So I created an interface called LLPGSearch and have initially then created a new version of the HardCodedClientValues class and then the rest of the code works using the values it gets from the interface. So now when I have some more time and improve the code, instead of using the HardCodedValues class I will collect the values from some property or xml files but fit them into a class which implements the LLPGSearch Interface which should hopefully mean the rest of the code will work not knowing that I have changed what's behind the interface. Basically showing that by hiding the implementation using an interface I have separated the things that change from the things that stay the same.

I liked this code because firstly it seemed funny to me and other developers to see someone write a class called "HardCodedClientValues" and I don't think they understood what I was doing. It was also interesting for me because it was hiding the implementation but I wasn't thinking about that by name but realised that I had done that when I read this good explanation of Hiding the implementation from Thinking in Java 3rd

Every time you fix a bug you risk introducing another

I read this article today called Why we all sell software with bugs, I actually read the article in the newspaper which had a link to his site where I found the full article http://software.ericsink.com/articles/Four_Questions.html

if you have read my blog recently (hello, is there anyone out there listening, looks like I'm blogging to myself again) you will know that I have recently been stopped abruptly by bugs other developers have put in. The bugs recently have been added whilst fixing other bugs, so the title of this piece and a quote from the article is entirely accurate in my experience.

The most dangerous bug is the what I call the unwanted side effect bug. It involves the changes you have made to fix one bug have unwanted side effects which then makes one or more bugs pop up else where in the system.

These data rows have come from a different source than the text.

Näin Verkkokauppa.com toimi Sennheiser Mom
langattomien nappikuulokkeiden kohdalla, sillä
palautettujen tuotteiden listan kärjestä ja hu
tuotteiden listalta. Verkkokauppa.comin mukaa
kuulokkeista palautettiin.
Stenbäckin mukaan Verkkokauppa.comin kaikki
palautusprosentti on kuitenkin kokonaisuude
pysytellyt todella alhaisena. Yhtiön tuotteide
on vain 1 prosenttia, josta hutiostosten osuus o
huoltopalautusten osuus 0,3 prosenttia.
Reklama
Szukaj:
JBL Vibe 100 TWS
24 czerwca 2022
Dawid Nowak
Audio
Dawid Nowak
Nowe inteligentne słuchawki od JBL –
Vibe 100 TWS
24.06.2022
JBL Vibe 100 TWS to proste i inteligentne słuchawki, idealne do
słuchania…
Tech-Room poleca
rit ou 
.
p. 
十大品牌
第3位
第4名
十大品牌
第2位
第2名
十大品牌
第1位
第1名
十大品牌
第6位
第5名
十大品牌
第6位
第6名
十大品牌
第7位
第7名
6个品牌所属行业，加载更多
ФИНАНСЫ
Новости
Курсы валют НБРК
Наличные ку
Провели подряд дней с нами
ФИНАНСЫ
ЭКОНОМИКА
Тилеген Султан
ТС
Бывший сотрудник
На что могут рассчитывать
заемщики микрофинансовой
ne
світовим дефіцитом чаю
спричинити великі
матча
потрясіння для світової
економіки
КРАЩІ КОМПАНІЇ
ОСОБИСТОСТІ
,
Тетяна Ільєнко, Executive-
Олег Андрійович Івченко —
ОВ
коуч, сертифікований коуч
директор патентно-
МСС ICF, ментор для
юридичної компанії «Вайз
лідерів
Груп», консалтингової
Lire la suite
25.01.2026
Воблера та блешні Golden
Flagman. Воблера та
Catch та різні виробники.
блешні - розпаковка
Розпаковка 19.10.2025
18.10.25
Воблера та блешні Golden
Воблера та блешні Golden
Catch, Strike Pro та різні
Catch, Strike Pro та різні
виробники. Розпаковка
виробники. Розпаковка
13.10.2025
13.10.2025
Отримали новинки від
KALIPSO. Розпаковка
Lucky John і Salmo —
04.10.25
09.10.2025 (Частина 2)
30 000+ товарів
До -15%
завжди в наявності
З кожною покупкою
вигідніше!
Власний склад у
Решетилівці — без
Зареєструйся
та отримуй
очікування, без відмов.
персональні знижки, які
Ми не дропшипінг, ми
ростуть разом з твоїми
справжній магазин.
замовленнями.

In my experience everyone knows there are some bugs in the system and sometimes they aren't high priority merely because they are not effecting the fundamental use of the software. Bugs can also be ignored if there is an easy work around for them, some times is safer to do this rather than wade in the code and fix it. The recent group of bugs have been because a developer has bravely/foolishly changed some of the core classes. It goes without saying that if you change a class that is used all the time then it increases the chances of you putting in a bug. Basically more interaction a class has in your software the increased chance of a bug popping up after you change it's code. The article explains why the company he works for would release code with bugs in (apart from not having any choice because code will always have bugs in, surely?)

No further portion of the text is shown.